Policjanci z Zielonej Góry zatrzymali nieodpowiedzialnego kierowcę, który pędził na trasie S3. Kierujący mercedesem jechał z prędkością aż 201 km/h, po czym stwierdził, że spieszył się na… cmentarz.
Kierujący Mercedesem został skontrolowany przy użyciu wideoradaru zielonogórskiej drogówki na trasie A3, nieopodal Sulechowa. Przekroczył dozwoloną prędkość aż o 81 km/h, mając na liczniku 201 km/h.
W rozmowie z policjantami mężczyzna twierdził, że spieszy się na cmentarz. Dodał, że „jest sucho i bezpiecznie, więc jedzie się szybciej”. Tłumaczenia te nie wystarczyły, aby kierujący uniknął kary.
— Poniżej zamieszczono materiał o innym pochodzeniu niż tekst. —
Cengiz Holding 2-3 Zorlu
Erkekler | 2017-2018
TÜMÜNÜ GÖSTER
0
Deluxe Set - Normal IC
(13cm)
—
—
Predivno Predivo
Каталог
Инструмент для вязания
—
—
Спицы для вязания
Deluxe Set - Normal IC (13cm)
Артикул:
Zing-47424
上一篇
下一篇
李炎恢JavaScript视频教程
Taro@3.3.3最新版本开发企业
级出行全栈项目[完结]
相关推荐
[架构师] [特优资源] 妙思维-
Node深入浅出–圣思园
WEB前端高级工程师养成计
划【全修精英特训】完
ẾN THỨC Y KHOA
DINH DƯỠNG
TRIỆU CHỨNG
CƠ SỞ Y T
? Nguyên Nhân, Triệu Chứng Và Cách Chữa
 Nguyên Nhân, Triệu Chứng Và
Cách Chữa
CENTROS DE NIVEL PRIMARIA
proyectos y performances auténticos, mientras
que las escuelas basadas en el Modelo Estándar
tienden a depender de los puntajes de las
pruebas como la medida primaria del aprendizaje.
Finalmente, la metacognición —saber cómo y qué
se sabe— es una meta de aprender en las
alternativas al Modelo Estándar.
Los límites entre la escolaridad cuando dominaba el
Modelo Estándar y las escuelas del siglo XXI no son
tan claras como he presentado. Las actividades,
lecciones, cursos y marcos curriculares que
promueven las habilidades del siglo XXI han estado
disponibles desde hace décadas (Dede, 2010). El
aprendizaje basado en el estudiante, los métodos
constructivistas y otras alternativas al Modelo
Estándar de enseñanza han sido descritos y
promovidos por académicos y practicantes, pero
Srogi mandat dla kierującego
Mężczyzna został słusznie ukarany mandatem karnym w wysokości 2,5 tysiąca złotych, a na jego konto trafiło 15 punktów karnych. Policjanci zaapelowali, aby takie tłumaczenia nigdy nie były przyczynkiem do szybkiej jazdy.
– Mercedes oczywiście „sam jedzie”, a ograniczenia prędkości to zapewne tylko grzeczne sugestie dla tych, co nie mają tak ważnych spraw jak pośpiech między nekropoliami – komentuje podinsp. Katarzyna Świerkowska-Teska, naczelnik zielonogórskiej drogówki.